Shown below is a listing with pictures; reproduce exactly, and only, the lines between the ones containing "central London" and "Abbreviations", inclusive, leaving the pictures out.
++++++++++
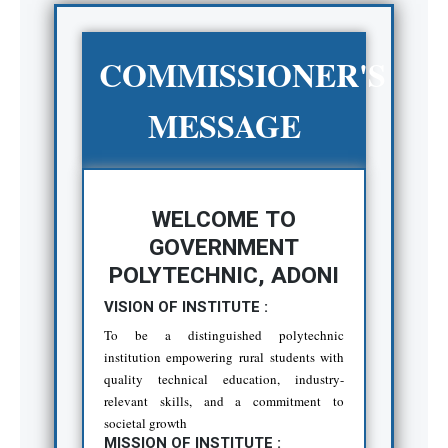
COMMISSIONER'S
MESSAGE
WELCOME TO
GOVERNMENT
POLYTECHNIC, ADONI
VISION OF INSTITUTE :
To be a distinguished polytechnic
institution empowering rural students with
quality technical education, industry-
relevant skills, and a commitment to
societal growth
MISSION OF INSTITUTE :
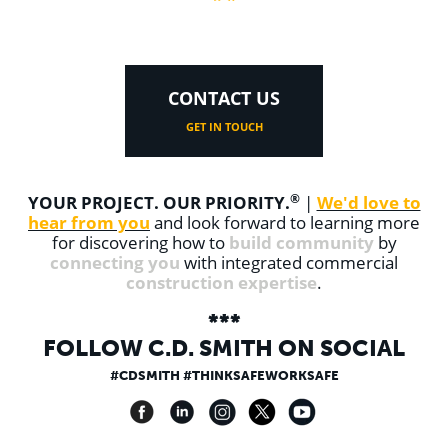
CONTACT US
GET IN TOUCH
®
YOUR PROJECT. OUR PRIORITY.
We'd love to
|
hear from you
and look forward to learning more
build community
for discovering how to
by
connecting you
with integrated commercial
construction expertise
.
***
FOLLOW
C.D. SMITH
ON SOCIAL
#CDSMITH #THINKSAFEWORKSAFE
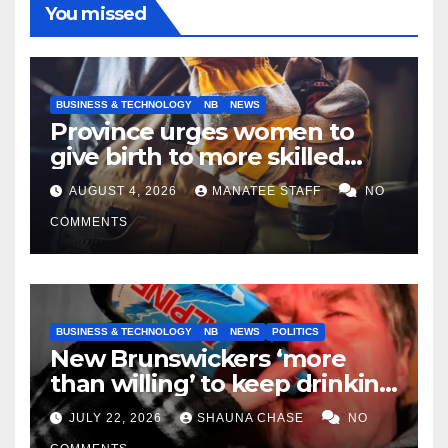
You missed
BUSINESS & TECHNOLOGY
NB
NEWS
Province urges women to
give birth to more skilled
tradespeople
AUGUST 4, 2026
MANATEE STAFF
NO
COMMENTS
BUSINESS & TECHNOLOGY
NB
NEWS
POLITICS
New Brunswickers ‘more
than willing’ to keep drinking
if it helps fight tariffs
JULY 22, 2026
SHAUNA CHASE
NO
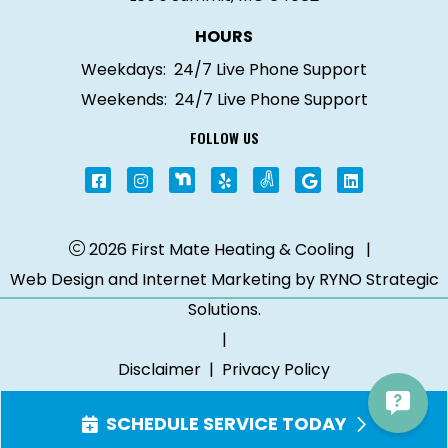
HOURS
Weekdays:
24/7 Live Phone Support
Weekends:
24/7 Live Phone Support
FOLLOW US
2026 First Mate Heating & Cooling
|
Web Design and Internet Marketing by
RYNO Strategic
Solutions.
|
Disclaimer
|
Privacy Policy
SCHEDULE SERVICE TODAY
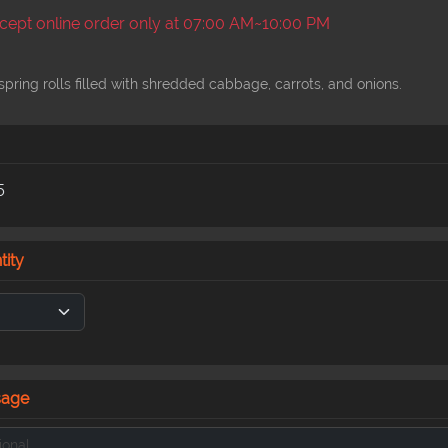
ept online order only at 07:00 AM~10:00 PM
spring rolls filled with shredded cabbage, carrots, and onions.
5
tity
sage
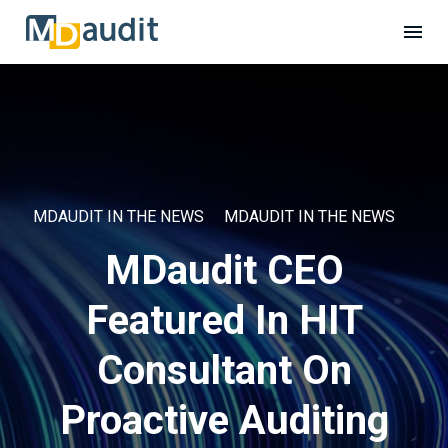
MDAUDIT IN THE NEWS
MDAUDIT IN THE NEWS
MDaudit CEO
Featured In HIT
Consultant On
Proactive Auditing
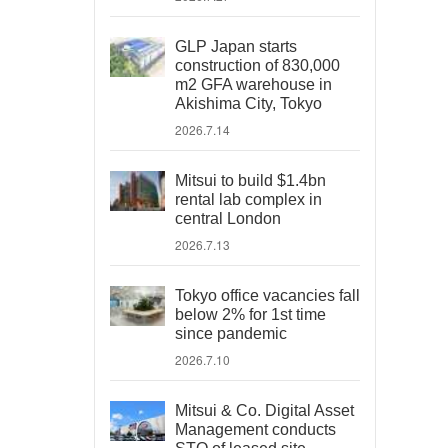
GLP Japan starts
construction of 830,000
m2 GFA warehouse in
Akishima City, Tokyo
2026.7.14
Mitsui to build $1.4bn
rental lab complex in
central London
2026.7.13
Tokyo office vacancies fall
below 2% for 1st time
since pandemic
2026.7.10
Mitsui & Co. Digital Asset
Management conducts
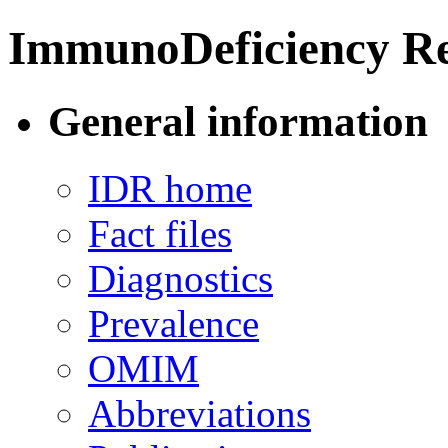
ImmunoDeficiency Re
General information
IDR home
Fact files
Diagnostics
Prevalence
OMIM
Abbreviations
++++++++++
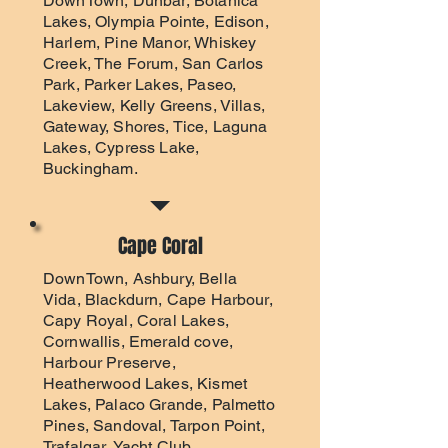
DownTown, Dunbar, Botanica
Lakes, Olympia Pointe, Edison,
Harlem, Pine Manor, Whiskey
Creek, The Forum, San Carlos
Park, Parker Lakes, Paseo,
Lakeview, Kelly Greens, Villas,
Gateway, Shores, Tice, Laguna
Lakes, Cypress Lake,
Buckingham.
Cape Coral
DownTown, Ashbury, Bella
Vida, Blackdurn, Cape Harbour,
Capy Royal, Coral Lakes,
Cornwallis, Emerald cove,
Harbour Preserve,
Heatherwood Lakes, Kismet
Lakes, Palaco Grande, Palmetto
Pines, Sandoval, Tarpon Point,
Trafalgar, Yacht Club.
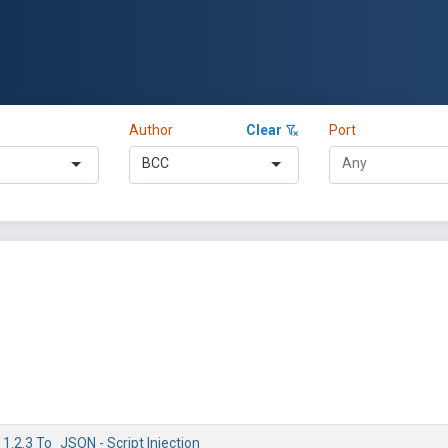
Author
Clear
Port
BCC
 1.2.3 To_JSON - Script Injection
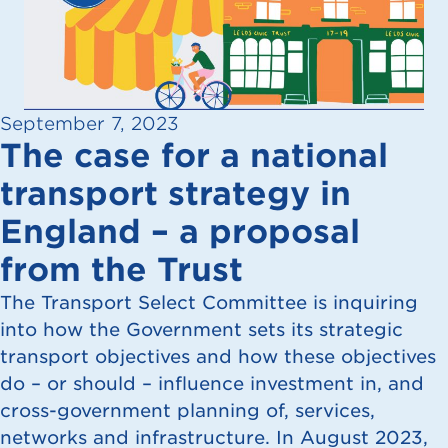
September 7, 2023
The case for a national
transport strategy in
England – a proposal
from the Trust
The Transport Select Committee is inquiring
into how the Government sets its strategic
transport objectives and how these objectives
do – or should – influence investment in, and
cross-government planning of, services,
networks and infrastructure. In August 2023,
++++++++++
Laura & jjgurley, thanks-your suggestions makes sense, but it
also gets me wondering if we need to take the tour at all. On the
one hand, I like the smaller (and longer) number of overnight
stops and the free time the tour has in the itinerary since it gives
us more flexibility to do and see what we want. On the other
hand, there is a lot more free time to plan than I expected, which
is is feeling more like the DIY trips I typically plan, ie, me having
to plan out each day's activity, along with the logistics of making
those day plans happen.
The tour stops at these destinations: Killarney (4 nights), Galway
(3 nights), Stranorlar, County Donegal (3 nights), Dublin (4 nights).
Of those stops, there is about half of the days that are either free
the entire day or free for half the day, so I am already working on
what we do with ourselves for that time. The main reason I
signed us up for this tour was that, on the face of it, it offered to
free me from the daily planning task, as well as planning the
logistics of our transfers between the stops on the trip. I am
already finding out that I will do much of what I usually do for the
++++++++++
▸ Solution to this problem:
central London
2026.7.13
Tokyo office vacancies fall
below 2% for 1st time
since pandemic
2026.7.10
Mitsui & Co. Digital Asset
Management conducts
ImmunoDeficiency Re
General information
IDR home
Fact files
Diagnostics
Prevalence
OMIM
Abbreviations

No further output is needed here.